本格的な活動を始めたのは、グラフィックデザインを学んでいた大学院在学中の2020年。それまでは日常を切り取るスナップ的な写真を撮っていたが、作家としての強い覚悟を持って制作に臨もうと決めた頃、世の中が一変した。コロナ禍でさまざまなことが制限される中、自分が撮るべき写真は何かと限界まで向き合い続けた結果、ある日ほとんど突発的に、一眼レフのデジタルカメラを持って北海道の道東へと赴いていた。
「北海道に行って自然を撮らなければ!みたいな謎の使命感に駆られたんです。もともと自然や動物が好きなこともありますが、家に閉じ込もる日常の中で、それらに救いを求めていたのでしょう。一方で、すべての自然が純粋な自然として存在しているのではないことにも思いを巡らせました。“手つかずの”と形容されるような大自然も、人間がこういう景色を保とうと考えたから現前するし、牧場で草を食(は)む動物にだって人為が介入しているんですよね」
アイロニカルなこの視点が、ストロボの光を使うことで自然と人為を行き来するスタイルの出発点にもなった。もちろん、光を当てた明るい色やグラフィカルな構図が好きだという純粋な理由もある。
「例えば石の写真は、アイヌ語でアトサヌプリと呼ばれる硫黄山で撮影したもの。山肌にある石の鮮やかな色に感動してシャッターを切ったけれど、プリントしたら記憶よりも濁って見えたんです。それで、記憶を頼りにしつつ、石の中に潜んでいる色を引き出したり質感を強調したりという加工を施しました。レタッチの延長線上にある“絵作り”に近い工程です。実際はここまで鮮やかではなかったかもしれないけれど、私の目は確かにこの色彩を感じ取った。その色に近づけるためにイメージを調整している感覚です」
とはいえ、調整する際のガイドラインは自身の記憶だけではない。
「矛盾するようですが、現実からは離れたもの……みんなが共感できる普遍的な存在に見せたいという欲求も持っています」
記憶とすり合わせながら対象の色を引き出す作業は、対象の中にある声や情感や意志をすくい上げる行為でもある。それを見出し、写真を観る人たちと共有したい。遠藤はそう考えている。
光が生み出すイメージにカメラを通して没入する喜び
神話を描いた絵画や中世のタペストリーのようだとも称される遠藤の作品は、写真という技術が生まれる以前の、記憶や感覚や伝承による表現だけが生むリアルさに近い魅力をも放っている。

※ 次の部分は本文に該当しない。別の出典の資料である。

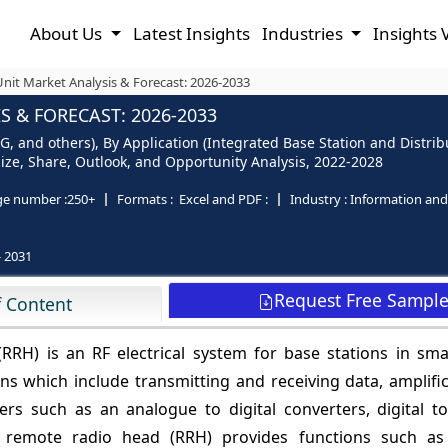
About Us
Latest Insights
Industries
Insights 
nit Market Analysis & Forecast: 2026-2033
 & FORECAST: 2026-2033
G, and others), By Application (Integrated Base Station and Distri
- Size, Share, Outlook, and Opportunity Analysis, 2022-2028
ge number :
250+
Formats :
Excel and PDF :
Industry :
Information an
- 2031
Request Free Sampl
f Content
RH) is an RF electrical system for base stations in sma
s which include transmitting and receiving data, amplific
rters such as an analogue to digital converters, digital 
a remote radio head (RRH) provides functions such a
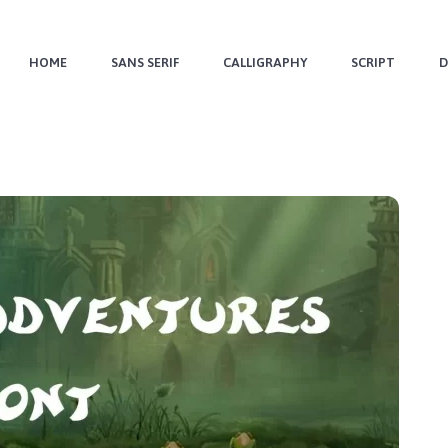
HOME
SANS SERIF
CALLIGRAPHY
SCRIPT
D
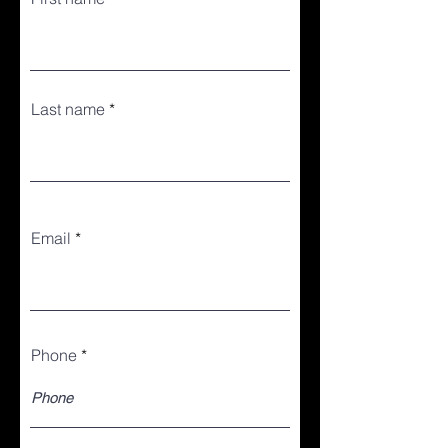
Last name
Email
Phone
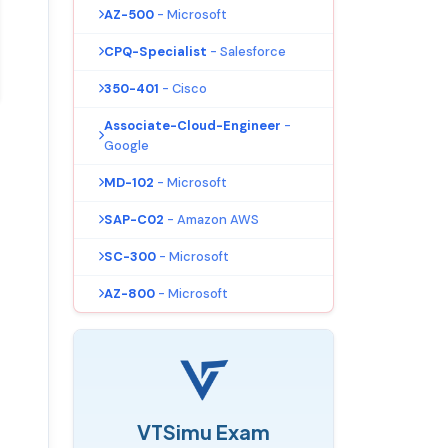
AZ-500
- Microsoft
CPQ-Specialist
- Salesforce
350-401
- Cisco
Associate-Cloud-Engineer
-
Google
MD-102
- Microsoft
SAP-C02
- Amazon AWS
SC-300
- Microsoft
AZ-800
- Microsoft
VTSimu Exam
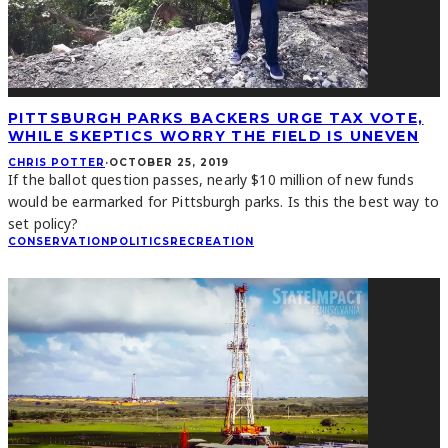
PITTSBURGH PARKS BACKERS URGE TAX VOTE,
WHILE SKEPTICS WORRY THE FIELD IS UNEVEN
CHRIS POTTER
·
OCTOBER 25, 2019
If the ballot question passes, nearly $10 million of new funds
would be earmarked for Pittsburgh parks. Is this the best way to
set policy?
CONSERVATION
POLITICS
RECREATION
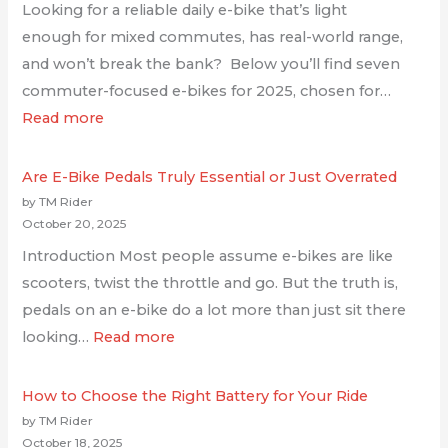
Looking for a reliable daily e-bike that’s light
enough for mixed commutes, has real-world range,
and won’t break the bank? Below you’ll find seven
commuter-focused e-bikes for 2025, chosen for…
Read more
Are E-Bike Pedals Truly Essential or Just Overrated
by TM Rider
October 20, 2025
Introduction Most people assume e-bikes are like
scooters, twist the throttle and go. But the truth is,
pedals on an e-bike do a lot more than just sit there
looking…
Read more
How to Choose the Right Battery for Your Ride
by TM Rider
October 18, 2025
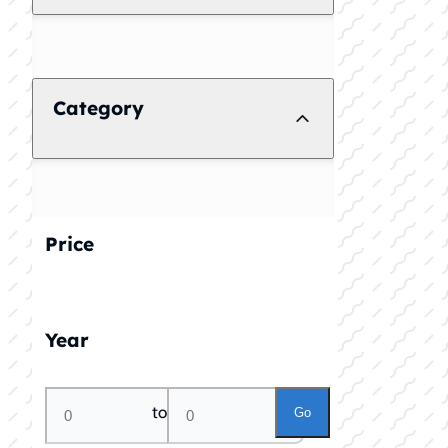
Category
Price
Year
to
Go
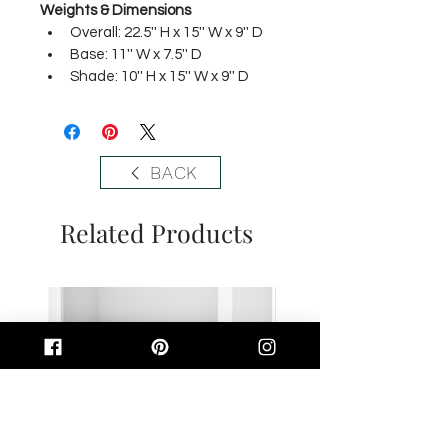
Weights & Dimensions
Overall: 22.5'' H x 15'' W x 9'' D 
Base: 11'' W x 7.5'' D 
Shade: 10'' H x 15'' W x 9'' D
BACK
Related Products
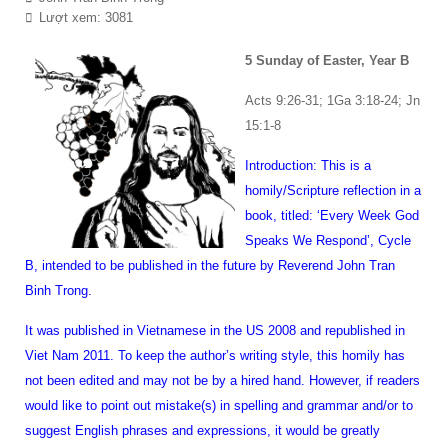
Lượt xem: 3081
5 Sunday of Easter, Year B
Acts 9:26-31; 1Ga 3:18-24; Jn
15:1-8
Introduction: This is a
homily/Scripture reflection in a
book, titled: ‘Every Week God
Speaks We Respond’, Cycle
B, intended to be published in the future by Reverend John Tran
Binh Trong.
It was published in Vietnamese in the US 2008 and republished in
Viet Nam 2011. To keep the author’s writing style, this homily has
not been edited and may not be by a hired hand. However, if readers
would like to point out mistake(s) in spelling and grammar and/or to
suggest English phrases and expressions, it would be greatly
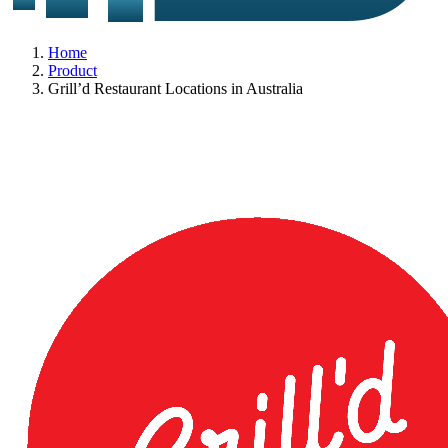
Home
Product
Grill’d Restaurant Locations in Australia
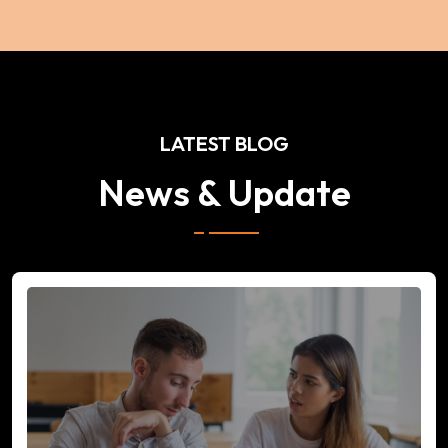
LATEST BLOG
News & Update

「ストロボの光を当てることで、すべてを等価に写し出そうとしているのかもしれません。おそらくアニミズムという言葉が近いと思うのですが、山にも動物にも一粒の石にも天候にも、精霊や神様のようなものが宿っている———みたいなことを、北海道では感じる瞬間が多い。私はそこに光を当てたいのだと思います」
ちなみに、シャッターを切る時や光を当てる時の心持ちを尋ねると、「何も考えてないことがほとんどです」ときっぱり。
「対象に光を当てた時に現れるイメージに、カメラを通して完全に没入しているので。周りの時間が消えてしまうような、私の意識も自然の一部に溶け込んでいるような、だからこそ対象ともちゃんとつながっているような、そういう感覚があります。あの感覚の中に潜っていられる時間が、どうしようもなく大切で、だからまた北海道に向かってしまうんです」
毎日鬱々としていた3年前、自然に救いを求めたことが、作品を作り始める原動力になった。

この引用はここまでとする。